[Collected data entries]
--

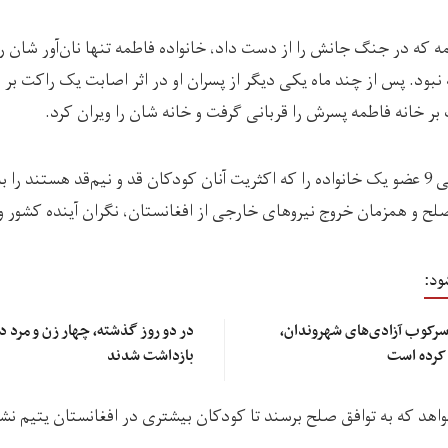
ه که در جنگ جانش را از دست داد، خانواده فاطمه تنها نان‌آور شان را
ه نبود. پس از چند ماه یکی دیگر از پسران او در اثر اصابت یک راکت بر
ر خانه فاطمه پسرش را قربانی گرفت و خانه شان را ویران کرد.
هم اکنون فاطمه سرپرستی 9 عضو یک خانواده را که اکثریت آنان کودکان قد و نیم‌قد هستند
ح و همزمان خروج نیروهای خارجی از افغانستان، نگران آینده کشور 
ود:
سرکوب آزادی‌های شهروندان،
در 
 کرده است
بازداشت شدند
واهد که به توافق صلح برسند تا کودکان بیشتری در افغانستان یتیم نشو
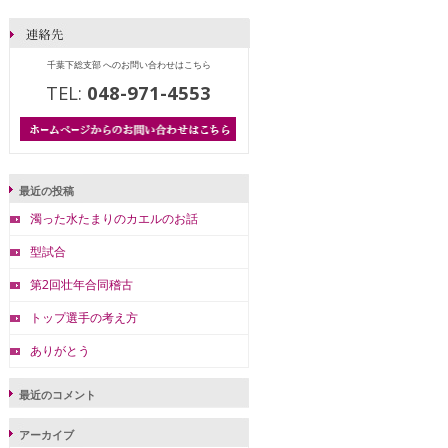
千葉下総支部 へのお問い合わせはこちら
TEL:
048-971-4553
最近の投稿
濁った水たまりのカエルのお話
型試合
第2回壮年合同稽古
トップ選手の考え方
ありがとう
最近のコメント
アーカイブ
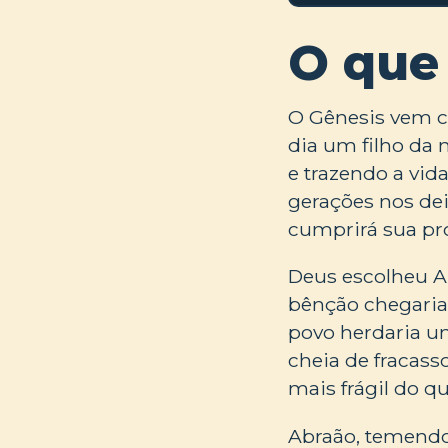
O que
O Gênesis vem 
dia um filho da
e trazendo a vid
gerações nos de
cumprirá sua p
Deus escolheu Ab
bênção chegaria
povo herdaria um
cheia de fracass
mais frágil do q
Abraão, temendo 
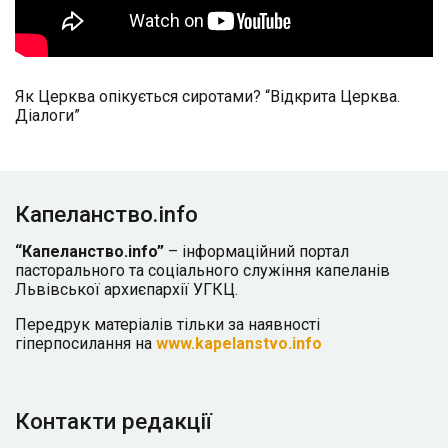
Як Церква опікується сиротами? “Відкрита Церква.
Діалоги”
Капеланство.info
“Капеланство.info”
– інформаційний портал
пасторального та соціального служіння капеланів
Львівської архиєпархії УГКЦ.
Передрук матеріалів тільки за наявності
гіперпосилання на
www.kapelanstvo.info
Контакти редакції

--

What the task asks:
Print each entry precisely as written; the pictures stay out.

Answer to this task:
ه که در جنگ جانش را از دست داد، خانواده فاطمه تنها نان‌آور شان را
ه نبود. پس از چند ماه یکی دیگر از پسران او در اثر اصابت یک راکت بر
ر خانه فاطمه پسرش را قربانی گرفت و خانه شان را ویران کرد.
هم اکنون فاطمه سرپرستی 9 عضو یک خانواده را که اکثریت آنان کودکان قد و نیم‌قد هستند
ح و همزمان خروج نیروهای خارجی از افغانستان، نگران آینده کشور 
ود:
سرکوب آزادی‌های شهروندان،
در 
 کرده است
بازداشت شدند
واهد که به توافق صلح برسند تا کودکان بیشتری در افغانستان یتیم نشو
千葉下総支部 へのお問い合わせはこちら
TEL:
048-971-4553
最近の投稿
濁った水たまりのカエルのお話
型試合
第2回壮年合同稽古
トップ選手の考え方
ありがとう
最近のコメント
アーカイブ
O que
O Gênesis vem 
dia um filho da
e trazendo a vid
gerações nos de
cumprirá sua p
Deus escolheu Ab
bênção chegaria
povo herdaria um
cheia de fracass
mais frágil do q
Abraão, temendo 
Як Церква опікується сиротами? “Відкрита Церква.
Діалоги”
Капеланство.info
“Капеланство.info”
– інформаційний портал
пасторального та соціального служіння капеланів
Львівської архиєпархії УГКЦ.
Передрук матеріалів тільки за наявності
гіперпосилання на
www.kapelanstvo.info
Контакти редакції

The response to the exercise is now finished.